*** Begin section ***

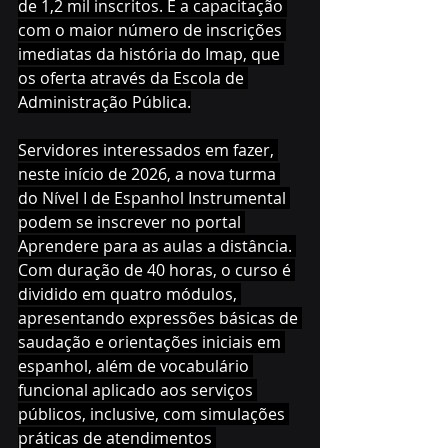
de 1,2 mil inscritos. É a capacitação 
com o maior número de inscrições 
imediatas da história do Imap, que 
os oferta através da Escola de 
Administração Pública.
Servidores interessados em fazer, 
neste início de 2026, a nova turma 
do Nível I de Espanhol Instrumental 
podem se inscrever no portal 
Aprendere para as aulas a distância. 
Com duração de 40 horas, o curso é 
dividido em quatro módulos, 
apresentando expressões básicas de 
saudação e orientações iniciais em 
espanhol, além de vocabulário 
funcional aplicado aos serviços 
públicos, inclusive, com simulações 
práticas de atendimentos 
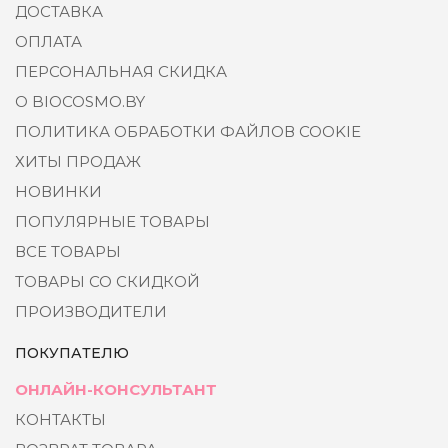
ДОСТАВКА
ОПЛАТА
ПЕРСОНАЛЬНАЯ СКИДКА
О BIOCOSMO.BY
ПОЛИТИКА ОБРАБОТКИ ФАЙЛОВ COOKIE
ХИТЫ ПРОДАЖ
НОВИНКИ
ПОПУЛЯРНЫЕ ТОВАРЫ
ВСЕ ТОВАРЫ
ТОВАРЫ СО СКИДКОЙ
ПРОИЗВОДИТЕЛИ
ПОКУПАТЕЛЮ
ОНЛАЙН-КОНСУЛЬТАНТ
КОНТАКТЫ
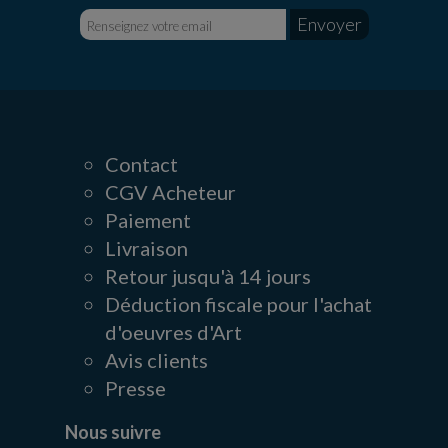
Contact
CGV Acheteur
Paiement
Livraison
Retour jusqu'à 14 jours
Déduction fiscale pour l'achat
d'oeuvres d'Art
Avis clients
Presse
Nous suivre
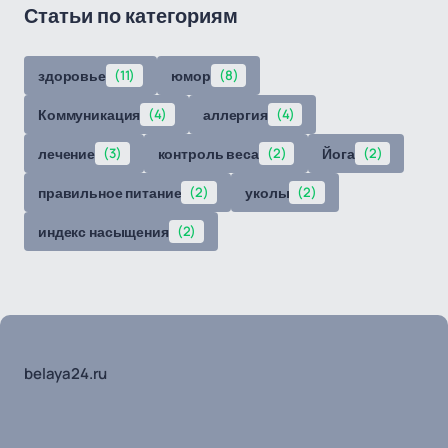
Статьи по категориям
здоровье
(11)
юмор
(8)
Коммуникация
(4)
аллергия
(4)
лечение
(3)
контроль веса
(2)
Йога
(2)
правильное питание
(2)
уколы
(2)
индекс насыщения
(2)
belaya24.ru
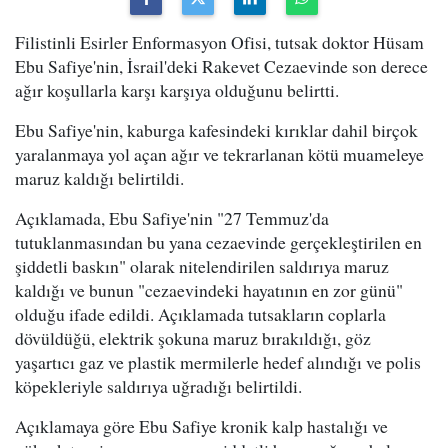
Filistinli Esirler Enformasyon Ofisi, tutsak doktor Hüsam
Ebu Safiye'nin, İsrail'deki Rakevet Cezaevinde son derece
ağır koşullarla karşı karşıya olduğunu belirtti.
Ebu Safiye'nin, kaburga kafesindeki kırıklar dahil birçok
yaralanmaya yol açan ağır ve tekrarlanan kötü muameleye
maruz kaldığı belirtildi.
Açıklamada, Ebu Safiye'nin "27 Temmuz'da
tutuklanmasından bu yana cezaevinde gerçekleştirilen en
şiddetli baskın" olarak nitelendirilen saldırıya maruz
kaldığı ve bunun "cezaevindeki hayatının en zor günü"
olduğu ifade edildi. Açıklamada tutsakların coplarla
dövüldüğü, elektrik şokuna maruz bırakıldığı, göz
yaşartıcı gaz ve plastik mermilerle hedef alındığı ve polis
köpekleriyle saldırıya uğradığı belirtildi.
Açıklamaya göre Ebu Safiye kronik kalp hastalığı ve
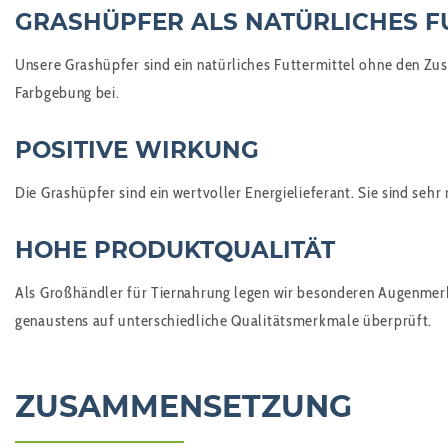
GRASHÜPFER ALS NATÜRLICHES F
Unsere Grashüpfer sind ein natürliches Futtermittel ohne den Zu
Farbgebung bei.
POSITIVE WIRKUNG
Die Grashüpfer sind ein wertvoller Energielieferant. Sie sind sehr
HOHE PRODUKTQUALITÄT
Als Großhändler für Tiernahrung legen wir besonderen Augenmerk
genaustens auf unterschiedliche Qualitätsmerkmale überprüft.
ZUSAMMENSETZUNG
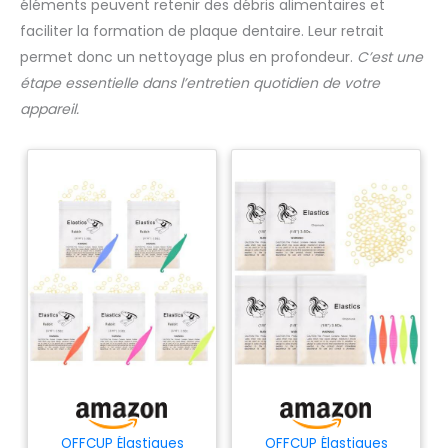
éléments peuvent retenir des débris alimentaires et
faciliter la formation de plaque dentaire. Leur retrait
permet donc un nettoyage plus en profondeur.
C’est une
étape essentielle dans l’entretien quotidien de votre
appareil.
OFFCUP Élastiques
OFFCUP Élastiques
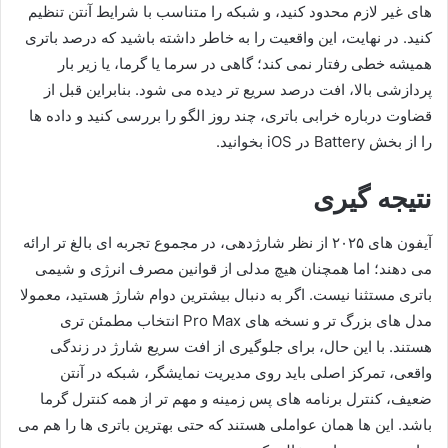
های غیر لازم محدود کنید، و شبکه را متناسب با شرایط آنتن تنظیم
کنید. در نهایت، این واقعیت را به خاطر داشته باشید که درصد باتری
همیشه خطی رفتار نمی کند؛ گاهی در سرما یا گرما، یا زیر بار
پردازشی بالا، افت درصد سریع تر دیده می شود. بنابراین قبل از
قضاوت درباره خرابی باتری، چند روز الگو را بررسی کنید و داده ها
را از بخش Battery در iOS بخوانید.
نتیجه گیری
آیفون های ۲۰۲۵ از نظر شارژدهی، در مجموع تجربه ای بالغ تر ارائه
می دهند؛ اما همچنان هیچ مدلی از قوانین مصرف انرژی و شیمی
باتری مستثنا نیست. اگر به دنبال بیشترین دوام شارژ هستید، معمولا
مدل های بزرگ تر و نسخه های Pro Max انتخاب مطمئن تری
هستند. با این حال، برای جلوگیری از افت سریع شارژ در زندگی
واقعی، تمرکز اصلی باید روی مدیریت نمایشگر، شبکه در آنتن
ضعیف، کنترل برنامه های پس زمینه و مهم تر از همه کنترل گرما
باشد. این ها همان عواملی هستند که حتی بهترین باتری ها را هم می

*** End section ***

WHAT YOU HAVE TO DO =
Count the lines above in which the string "سریع" occurs, and write the number with no other text.

ANSWER SECTION =
2